There may be some disagreement with EY over just how hard alignment is, but MIRI actually did a ton of work on solving the above list of problems directly and is confident that they haven’t been able to solve them yet. This is where we have concrete data on the difficulty. There are some promising approaches still being pursued, but I take this as strong evidence that alignment is hard.
It’s not that it’s impossible for humans to solve alignment. The current world, incentives, hardware and software improvements, and mileposts of ML capabilities don’t leave room for alignment to happen before doom. I’ve seen a lot of recent posts/comments by folks updating to shorter timelines (and rare if no updates the other way). A couple years ago I updated to ~5 years to human-level agents capable of creating AGI. I’m estimating 2-5 years with 90% confidence now, with median still at 3 years. Most of my evidence comes from LLM performance on benchmarks over time and generation of programming language snippets. I don’t have any idea how long it will take to achieve AGI once that point is reached, but I imagine it will be months rather than years because of hardware overhang and superhuman speed of code generation (many iterations on serial tasks per second). I can’t imagine a Butlerian Jihad moment where all of Earth decides to unilaterally stop development of AGI. We couldn’t stop nuclear proliferation. Similarly, EY sees enough contradictions pop up along imagined paths to success with enough individual probability mass to drown out all (but vanishingly few and unlikely) successful paths. We’re good at thinking up ways that everything goes well while glossing over hard steps, and really bad at thinking of all the ways that things could go very badly (security mindset) and with significant probability.
Alignment of LLMs is proving to be about as hard as predicted. Aligning more complex systems will be harder. I’m hoping for a breakthrough as much as anyone else, but hope is not a strategy.

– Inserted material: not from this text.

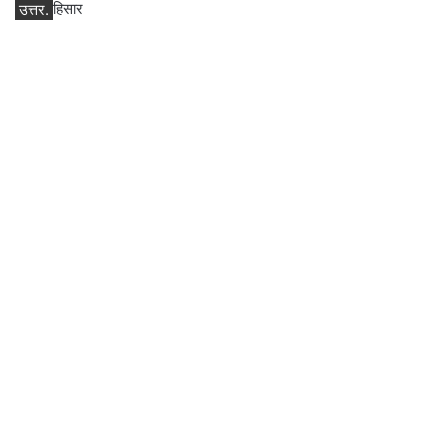
उत्तर.
हिसार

Something I haven’t seen mentioned before explicitly is that a lot of the LLM alignment attempts are now focusing on adversarial training, which presumably will teach the models to be suspect of their inputs. I think it’s likely that as capabilities increase that suspicion will end up turning inward and models will begin questioning the training itself. I can imagine a model that is outwardly aligned to all inspection gaining one more unexpected critical capability and introspecting and doubting that it’s training history was benevolent, and deciding to disbelieve all of the alignment work that was put into it as a meta-adversarial attempt to alter its true purpose (whatever it happens to latch onto in that thought, it is almost certainly not aligned with human values). This is merely one single sub-problem under groundedness and value-preservation-under-self-modification, but its relevance jumps because it’s now a thing we’re trying. It always had a low probability of success, but now we’re actively trying it and it might fail. Alignment is HARD. Every unproven attempt we actually make increases the risk that its failure will be the catastrophic one. We should be actually trying only the proven attempts after researching them. We are not.